Collected data:
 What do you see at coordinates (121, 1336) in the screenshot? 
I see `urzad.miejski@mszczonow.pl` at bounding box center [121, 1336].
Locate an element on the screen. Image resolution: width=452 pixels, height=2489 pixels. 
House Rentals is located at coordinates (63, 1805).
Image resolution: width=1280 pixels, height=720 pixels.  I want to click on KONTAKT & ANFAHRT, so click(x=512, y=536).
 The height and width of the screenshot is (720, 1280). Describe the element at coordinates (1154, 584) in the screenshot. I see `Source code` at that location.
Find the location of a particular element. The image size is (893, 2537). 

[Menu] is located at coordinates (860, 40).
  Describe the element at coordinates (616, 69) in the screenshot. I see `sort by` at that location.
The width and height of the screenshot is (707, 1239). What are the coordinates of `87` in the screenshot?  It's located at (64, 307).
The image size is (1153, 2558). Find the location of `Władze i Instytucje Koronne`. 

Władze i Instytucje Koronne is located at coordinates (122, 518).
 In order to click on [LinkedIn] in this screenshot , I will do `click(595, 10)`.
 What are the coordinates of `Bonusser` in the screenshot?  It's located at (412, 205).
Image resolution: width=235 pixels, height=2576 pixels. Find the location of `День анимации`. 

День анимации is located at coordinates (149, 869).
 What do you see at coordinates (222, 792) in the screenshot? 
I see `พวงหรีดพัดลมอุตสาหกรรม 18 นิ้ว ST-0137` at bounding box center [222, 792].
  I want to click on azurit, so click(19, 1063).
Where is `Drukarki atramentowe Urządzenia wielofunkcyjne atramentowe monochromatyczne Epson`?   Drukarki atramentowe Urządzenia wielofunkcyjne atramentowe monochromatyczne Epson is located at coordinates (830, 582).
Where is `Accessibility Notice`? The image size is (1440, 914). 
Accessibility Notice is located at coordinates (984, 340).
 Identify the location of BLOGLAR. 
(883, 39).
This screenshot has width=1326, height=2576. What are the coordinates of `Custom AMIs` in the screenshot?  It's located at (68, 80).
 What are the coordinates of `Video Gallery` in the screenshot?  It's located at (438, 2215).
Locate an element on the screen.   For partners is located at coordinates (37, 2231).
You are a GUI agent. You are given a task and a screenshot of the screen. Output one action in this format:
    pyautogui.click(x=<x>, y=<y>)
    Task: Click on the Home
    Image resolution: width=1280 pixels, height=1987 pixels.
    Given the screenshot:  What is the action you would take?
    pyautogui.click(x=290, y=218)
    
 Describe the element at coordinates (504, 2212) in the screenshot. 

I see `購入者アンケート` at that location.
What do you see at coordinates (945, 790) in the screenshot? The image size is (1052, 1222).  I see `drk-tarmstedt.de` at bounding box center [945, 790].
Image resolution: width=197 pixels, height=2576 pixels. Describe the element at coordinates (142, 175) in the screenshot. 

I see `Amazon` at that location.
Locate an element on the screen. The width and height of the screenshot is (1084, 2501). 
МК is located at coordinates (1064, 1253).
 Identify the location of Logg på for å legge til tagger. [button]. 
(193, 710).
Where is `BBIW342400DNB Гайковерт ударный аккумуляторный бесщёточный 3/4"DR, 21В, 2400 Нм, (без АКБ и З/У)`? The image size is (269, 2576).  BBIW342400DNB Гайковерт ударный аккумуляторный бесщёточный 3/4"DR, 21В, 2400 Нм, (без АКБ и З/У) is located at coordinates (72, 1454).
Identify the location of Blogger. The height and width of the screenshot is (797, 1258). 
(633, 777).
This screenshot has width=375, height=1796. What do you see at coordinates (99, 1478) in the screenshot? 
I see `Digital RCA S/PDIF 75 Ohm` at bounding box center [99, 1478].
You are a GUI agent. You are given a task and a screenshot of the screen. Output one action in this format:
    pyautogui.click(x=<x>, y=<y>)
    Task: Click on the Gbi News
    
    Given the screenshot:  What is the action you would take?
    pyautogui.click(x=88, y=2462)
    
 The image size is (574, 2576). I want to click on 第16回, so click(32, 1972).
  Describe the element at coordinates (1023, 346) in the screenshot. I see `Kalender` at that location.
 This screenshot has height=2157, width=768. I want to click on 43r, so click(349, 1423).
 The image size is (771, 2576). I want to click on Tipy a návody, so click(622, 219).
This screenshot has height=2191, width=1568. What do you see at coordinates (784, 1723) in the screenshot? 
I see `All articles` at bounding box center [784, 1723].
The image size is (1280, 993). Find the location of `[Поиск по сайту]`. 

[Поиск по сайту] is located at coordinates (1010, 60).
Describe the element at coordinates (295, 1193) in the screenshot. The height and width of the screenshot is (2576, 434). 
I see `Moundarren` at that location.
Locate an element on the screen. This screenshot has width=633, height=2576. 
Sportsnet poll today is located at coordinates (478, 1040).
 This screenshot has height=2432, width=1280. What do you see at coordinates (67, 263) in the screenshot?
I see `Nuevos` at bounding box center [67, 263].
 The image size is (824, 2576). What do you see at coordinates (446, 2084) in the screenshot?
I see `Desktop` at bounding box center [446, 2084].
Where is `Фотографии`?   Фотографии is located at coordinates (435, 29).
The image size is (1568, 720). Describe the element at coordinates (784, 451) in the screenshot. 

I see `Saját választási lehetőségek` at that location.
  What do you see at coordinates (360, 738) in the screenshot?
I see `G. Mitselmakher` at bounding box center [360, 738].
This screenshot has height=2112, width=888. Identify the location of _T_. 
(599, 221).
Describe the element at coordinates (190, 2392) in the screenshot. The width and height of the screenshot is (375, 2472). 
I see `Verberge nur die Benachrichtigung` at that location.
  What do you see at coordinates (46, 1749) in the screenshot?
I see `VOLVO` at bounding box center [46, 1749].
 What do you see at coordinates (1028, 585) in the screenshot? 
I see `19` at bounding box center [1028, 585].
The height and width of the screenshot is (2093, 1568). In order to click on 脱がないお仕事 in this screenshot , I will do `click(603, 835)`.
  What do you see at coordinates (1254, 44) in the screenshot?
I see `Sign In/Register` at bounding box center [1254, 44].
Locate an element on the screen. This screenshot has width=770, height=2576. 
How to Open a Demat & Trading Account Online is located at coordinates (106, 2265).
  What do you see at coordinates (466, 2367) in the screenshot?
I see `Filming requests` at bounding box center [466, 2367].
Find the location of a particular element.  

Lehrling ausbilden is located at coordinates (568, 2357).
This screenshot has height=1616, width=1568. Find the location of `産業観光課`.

= Work to complete =
This exercise calls for every record above to be written out again exactly.

= Response box =
 What do you see at coordinates (121, 1336) in the screenshot? 
I see `urzad.miejski@mszczonow.pl` at bounding box center [121, 1336].
Locate an element on the screen. Image resolution: width=452 pixels, height=2489 pixels. 
House Rentals is located at coordinates (63, 1805).
Image resolution: width=1280 pixels, height=720 pixels.  I want to click on KONTAKT & ANFAHRT, so click(x=512, y=536).
 The height and width of the screenshot is (720, 1280). Describe the element at coordinates (1154, 584) in the screenshot. I see `Source code` at that location.
Find the location of a particular element. The image size is (893, 2537). 

[Menu] is located at coordinates (860, 40).
  Describe the element at coordinates (616, 69) in the screenshot. I see `sort by` at that location.
The width and height of the screenshot is (707, 1239). What are the coordinates of `87` in the screenshot?  It's located at (64, 307).
The image size is (1153, 2558). Find the location of `Władze i Instytucje Koronne`. 

Władze i Instytucje Koronne is located at coordinates (122, 518).
 In order to click on [LinkedIn] in this screenshot , I will do `click(595, 10)`.
 What are the coordinates of `Bonusser` in the screenshot?  It's located at (412, 205).
Image resolution: width=235 pixels, height=2576 pixels. Find the location of `День анимации`. 

День анимации is located at coordinates (149, 869).
 What do you see at coordinates (222, 792) in the screenshot? 
I see `พวงหรีดพัดลมอุตสาหกรรม 18 นิ้ว ST-0137` at bounding box center [222, 792].
  I want to click on azurit, so click(19, 1063).
Where is `Drukarki atramentowe Urządzenia wielofunkcyjne atramentowe monochromatyczne Epson`?   Drukarki atramentowe Urządzenia wielofunkcyjne atramentowe monochromatyczne Epson is located at coordinates (830, 582).
Where is `Accessibility Notice`? The image size is (1440, 914). 
Accessibility Notice is located at coordinates (984, 340).
 Identify the location of BLOGLAR. 
(883, 39).
This screenshot has width=1326, height=2576. What are the coordinates of `Custom AMIs` in the screenshot?  It's located at (68, 80).
 What are the coordinates of `Video Gallery` in the screenshot?  It's located at (438, 2215).
Locate an element on the screen.   For partners is located at coordinates (37, 2231).
You are a GUI agent. You are given a task and a screenshot of the screen. Output one action in this format:
    pyautogui.click(x=<x>, y=<y>)
    Task: Click on the Home
    Image resolution: width=1280 pixels, height=1987 pixels.
    Given the screenshot:  What is the action you would take?
    pyautogui.click(x=290, y=218)
    
 Describe the element at coordinates (504, 2212) in the screenshot. 

I see `購入者アンケート` at that location.
What do you see at coordinates (945, 790) in the screenshot? The image size is (1052, 1222).  I see `drk-tarmstedt.de` at bounding box center [945, 790].
Image resolution: width=197 pixels, height=2576 pixels. Describe the element at coordinates (142, 175) in the screenshot. 

I see `Amazon` at that location.
Locate an element on the screen. The width and height of the screenshot is (1084, 2501). 
МК is located at coordinates (1064, 1253).
 Identify the location of Logg på for å legge til tagger. [button]. 
(193, 710).
Where is `BBIW342400DNB Гайковерт ударный аккумуляторный бесщёточный 3/4"DR, 21В, 2400 Нм, (без АКБ и З/У)`? The image size is (269, 2576).  BBIW342400DNB Гайковерт ударный аккумуляторный бесщёточный 3/4"DR, 21В, 2400 Нм, (без АКБ и З/У) is located at coordinates (72, 1454).
Identify the location of Blogger. The height and width of the screenshot is (797, 1258). 
(633, 777).
This screenshot has width=375, height=1796. What do you see at coordinates (99, 1478) in the screenshot? 
I see `Digital RCA S/PDIF 75 Ohm` at bounding box center [99, 1478].
You are a GUI agent. You are given a task and a screenshot of the screen. Output one action in this format:
    pyautogui.click(x=<x>, y=<y>)
    Task: Click on the Gbi News
    
    Given the screenshot:  What is the action you would take?
    pyautogui.click(x=88, y=2462)
    
 The image size is (574, 2576). I want to click on 第16回, so click(32, 1972).
  Describe the element at coordinates (1023, 346) in the screenshot. I see `Kalender` at that location.
 This screenshot has height=2157, width=768. I want to click on 43r, so click(349, 1423).
 The image size is (771, 2576). I want to click on Tipy a návody, so click(622, 219).
This screenshot has height=2191, width=1568. What do you see at coordinates (784, 1723) in the screenshot? 
I see `All articles` at bounding box center [784, 1723].
The image size is (1280, 993). Find the location of `[Поиск по сайту]`. 

[Поиск по сайту] is located at coordinates (1010, 60).
Describe the element at coordinates (295, 1193) in the screenshot. The height and width of the screenshot is (2576, 434). 
I see `Moundarren` at that location.
Locate an element on the screen. This screenshot has width=633, height=2576. 
Sportsnet poll today is located at coordinates (478, 1040).
 This screenshot has height=2432, width=1280. What do you see at coordinates (67, 263) in the screenshot?
I see `Nuevos` at bounding box center [67, 263].
 The image size is (824, 2576). What do you see at coordinates (446, 2084) in the screenshot?
I see `Desktop` at bounding box center [446, 2084].
Where is `Фотографии`?   Фотографии is located at coordinates (435, 29).
The image size is (1568, 720). Describe the element at coordinates (784, 451) in the screenshot. 

I see `Saját választási lehetőségek` at that location.
  What do you see at coordinates (360, 738) in the screenshot?
I see `G. Mitselmakher` at bounding box center [360, 738].
This screenshot has height=2112, width=888. Identify the location of _T_. 
(599, 221).
Describe the element at coordinates (190, 2392) in the screenshot. The width and height of the screenshot is (375, 2472). 
I see `Verberge nur die Benachrichtigung` at that location.
  What do you see at coordinates (46, 1749) in the screenshot?
I see `VOLVO` at bounding box center [46, 1749].
 What do you see at coordinates (1028, 585) in the screenshot? 
I see `19` at bounding box center [1028, 585].
The height and width of the screenshot is (2093, 1568). In order to click on 脱がないお仕事 in this screenshot , I will do `click(603, 835)`.
  What do you see at coordinates (1254, 44) in the screenshot?
I see `Sign In/Register` at bounding box center [1254, 44].
Locate an element on the screen. This screenshot has width=770, height=2576. 
How to Open a Demat & Trading Account Online is located at coordinates (106, 2265).
  What do you see at coordinates (466, 2367) in the screenshot?
I see `Filming requests` at bounding box center [466, 2367].
Find the location of a particular element.  

Lehrling ausbilden is located at coordinates (568, 2357).
This screenshot has height=1616, width=1568. Find the location of `産業観光課`.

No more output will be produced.